Saturday, September 13, 2014

Modern C++ at work to build extensible serialization system

In this post I will present general C++ techniques to achieve static polymorphism and static dispatch that can be applied in wide range of applications. I will also present a possible implementation, maybe oversimplified, for classes from C++ standard library. Don't implement them by yourself! Use them from the standard library! I implemented them to provide an introduction for the more advanced topics presented at the end.

As a teaser you can check the full sample code on github, but I strongly recommend to read the full post before doing so because the code might look difficult to understand otherwise.

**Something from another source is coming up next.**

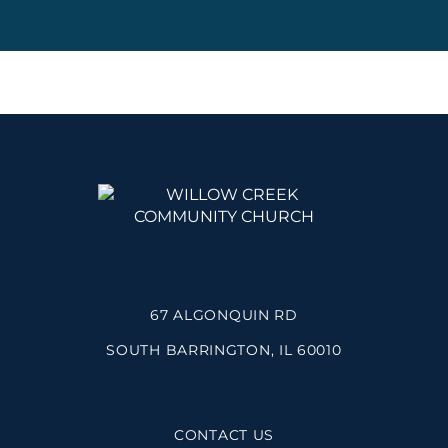
67 ALGONQUIN RD
SOUTH BARRINGTON, IL 60010
CONTACT US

The serialization is used just as an practical example for why we need to know these techniques.
I won't talk about what type of serialization is better - text or binary nor about the portability or extensibility of serialized data because it's not the purpose of this post. If you need a well tested serialization system you can take a look at Boost Serialization or Google Protocol Buffers. For the sake of simplicity I will use binary serialization and std::streams

So... what is serialization? According to Wikipedia Serialization is:
... the process of translating data structures or object state into a format that can be stored (for example, in a file or memory buffer, or transmitted across a network connection link) and reconstructed later in the same or another computer environment.
I will start with a simple example - how to serialise one int:

void Serialize(std::ostream& stream, int value)

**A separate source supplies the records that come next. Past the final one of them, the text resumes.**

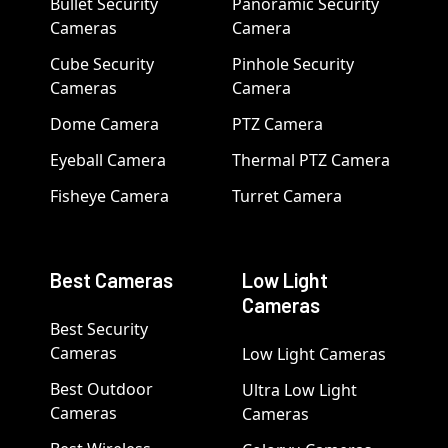
Bullet Security
Panoramic Security
Cameras
Camera
Cube Security
Pinhole Security
Cameras
Camera
Dome Camera
PTZ Camera
Eyeball Camera
Thermal PTZ Camera
Fisheye Camera
Turret Camera
Best Cameras
Low Light
Cameras
Best Security
Cameras
Low Light Cameras
Best Outdoor
Ultra Low Light
Cameras
Cameras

{    stream.write(reinterpret_cast<char*>(&value), sizeof(value));
}
void Serialize(std::istream& stream, int& value)
{    stream.read(reinterpret_cast<char*>(&value), sizeof(value));
}
And some use/test case:

{
    std::ofstream stream("test", std::ios::binary);
    Serialize(stream, 123);
}

{
    int someValue = 0;
    std::ifstream stream("test", std::ios::binary);

    Serialize(stream, someValue);
    assert(someValue == 123 && "Ops! My code sample is not working...");
}

What about serializing a float? Yes, this is simple - just replace int with float and everything works! But... wait?!? How many fundamental types do we have? According to C++ standard, section 3.9.1 Fundamental Types we have 5 signed integer types, 5 unsigned integer types, 3 floating point types, one boolean type, void and nullptr_t - the last 2 types are not of interest for us. The character type char is counted with integer type and wchar_t is counted with its underlying type. To make an overload of Serialize function for all these types one has to type a lot! 

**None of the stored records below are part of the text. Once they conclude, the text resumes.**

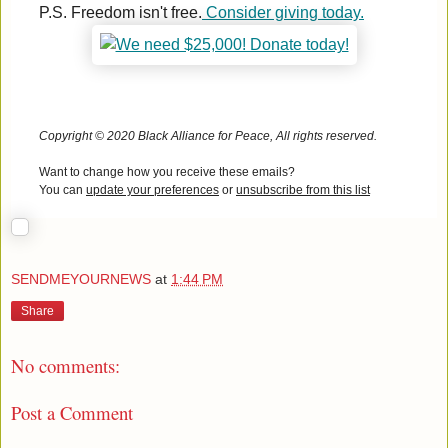
P.S. Freedom isn't free.
Consider giving today.
Copyright © 2020 Black Alliance for Peace, All rights reserved.
Want to change how you receive these emails?
You can
update your preferences
or
unsubscribe from this list
SENDMEYOURNEWS
at
1:44 PM
Share
No comments:
Post a Comment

Let's make the compiler do that for us:

template<typename T>
void Serialize(std::ostream& stream, T value)
{
    stream.write(reinterpret_cast<char*>(&value), sizeof(T));
}

template<typename T>
void Serialize(std::istream& stream, T& value)
{
    stream.read(reinterpret_cast<char*>(&value), sizeof(T));
}
This is cool, but it has a problem - the function will be generated for all fundamental types as we wanted, but also for user defined types. Is there a way to stop the compiler doing such a bad thing?We can try to convince it to do so...

First we need to make the compiler to answer following question: "is the type we are using fundamental or not?"
The solution is simple - we define a general template "question" that answers false for all types and we make a specialisation to return true for types of interest:

template<typename T>
struct is_fundamental
{
    static constexpr bool value = false;
};

template<>
struct is_fundamental<int>
{
    static constexpr bool value = true;
};
This works because the compiler tries first to instantiate the most specialised version of a class or function. If the code is well formed, that class or function is selected. If the code is not well formed, the compiler tries the next most specialised version and so on until it reaches one well formed class or function or there are no more versions to try. The rules of selecting the most specialised class or function are pretty complex, but most of the times is good enough to know that the version with less template parameters (0 is a valid count!) is the most specialised case - in our case template<> struct is_fundamental<inthas no template parameters.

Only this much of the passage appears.